MENUS FOR GASTRITIS
SPRING MENU
GASTRITIS
In severe cases of gastritis, all food, and even water should be omitted. As the patient begins to recover, water, cool or hot, may be taken, and after a time, when normal hunger appears, the following suggestions in diet should be observed:
BREAKFAST
- Choice of the following—
- a One large, very ripe banana, baked; preferably en casserole
- b A baked white potato, with butter
LUNCHEON
- Onions, or fresh tender peas, thoroughly cooked, en casserole
- A baked potato
DINNER
- Peas, asparagus, or onions
- A baked potato or rice (If rice is chosen, a tablespoonful of clean wheat bran should be eaten)

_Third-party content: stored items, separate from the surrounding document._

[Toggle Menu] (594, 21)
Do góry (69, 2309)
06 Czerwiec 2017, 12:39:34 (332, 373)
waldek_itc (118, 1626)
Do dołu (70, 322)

As the patient recovers, the articles composing the meals may be increased, confining entirely to such foods as peas, asparagus, potatoes, carrots, parsnips, beets, spinach, and the green salad vegetables.
SUMMER MENU
GASTRITIS
In regard to the omission of food in severe cases, see Spring Menu.
BREAKFAST
- Cantaloup or melon, discarding the pulp of the melon
- Two or three egg whites, lightly whipped with a sprinkle of sugar
LUNCHEON
- Tender peas, string beans, green corn, or young carrots, thoroughly cooked
- Bran meal gems
DINNER
- Carrots, parsnips, squash, spinach, or turnip-tops
- Graham gems or a baked potato
FALL MENU
GASTRITIS
BREAKFAST
- A cantaloup or very ripe peaches—no cream
- Baked chestnuts, or boiled rice, with butter
- A tablespoonful of wheat bran in hot water
LUNCHEON
- Eggplant, okra, or a Spanish onion
- Tender corn or a potato
DINNER
- Celery or lettuce
- Nuts and ripe olives
- Green corn or a baked potato
- Carrots or winter squash
WINTER MENU
GASTRITIS
BREAKFAST
- A baked banana
- A spoonful or two of plain wheat, boiled
- A cup of hot water
LUNCHEON
- Winter squash, or onion, en casserole
- A baked potato
- Celery hearts
DINNER
- A light vegetable soup—no crackers
- Celery
- Carrots or parsnips
- A potato
For instructions in cooking "en casserole," see p. [671].